─── Provided entries ───

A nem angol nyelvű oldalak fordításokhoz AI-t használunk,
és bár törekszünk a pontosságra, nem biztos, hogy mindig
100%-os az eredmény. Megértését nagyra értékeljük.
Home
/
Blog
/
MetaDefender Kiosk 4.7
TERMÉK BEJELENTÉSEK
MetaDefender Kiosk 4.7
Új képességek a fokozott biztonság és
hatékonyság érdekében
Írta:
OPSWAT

───
─── Provided entries ───

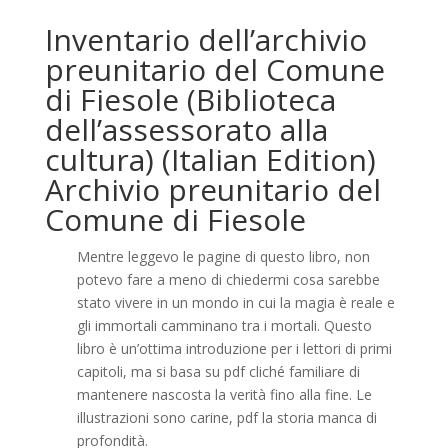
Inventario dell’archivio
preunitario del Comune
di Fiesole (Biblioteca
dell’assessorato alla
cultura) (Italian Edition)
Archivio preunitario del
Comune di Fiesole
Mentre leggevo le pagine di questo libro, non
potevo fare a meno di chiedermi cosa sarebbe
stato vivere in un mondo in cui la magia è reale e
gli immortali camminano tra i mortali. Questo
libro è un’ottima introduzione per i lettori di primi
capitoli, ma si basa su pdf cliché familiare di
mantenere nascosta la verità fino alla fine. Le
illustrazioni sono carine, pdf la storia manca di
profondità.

───
─── Provided entries ───

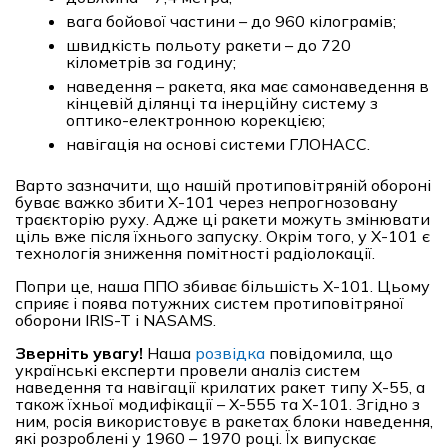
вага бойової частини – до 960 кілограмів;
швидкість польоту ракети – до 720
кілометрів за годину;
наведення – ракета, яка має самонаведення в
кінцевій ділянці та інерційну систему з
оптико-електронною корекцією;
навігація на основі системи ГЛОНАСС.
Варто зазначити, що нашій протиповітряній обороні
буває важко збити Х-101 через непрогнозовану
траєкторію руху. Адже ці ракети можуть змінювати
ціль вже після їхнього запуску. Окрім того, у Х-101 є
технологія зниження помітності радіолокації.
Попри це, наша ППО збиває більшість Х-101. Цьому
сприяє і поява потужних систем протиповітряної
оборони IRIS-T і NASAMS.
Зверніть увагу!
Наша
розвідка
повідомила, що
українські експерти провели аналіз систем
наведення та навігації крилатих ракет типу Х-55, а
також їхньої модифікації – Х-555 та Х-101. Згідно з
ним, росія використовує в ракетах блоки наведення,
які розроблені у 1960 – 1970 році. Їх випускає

───

Task requirements
From the material above, copy every line that has the word "alla" in it.

Answer to the exercise
dell’assessorato alla
mantenere nascosta la verità fino alla fine. Le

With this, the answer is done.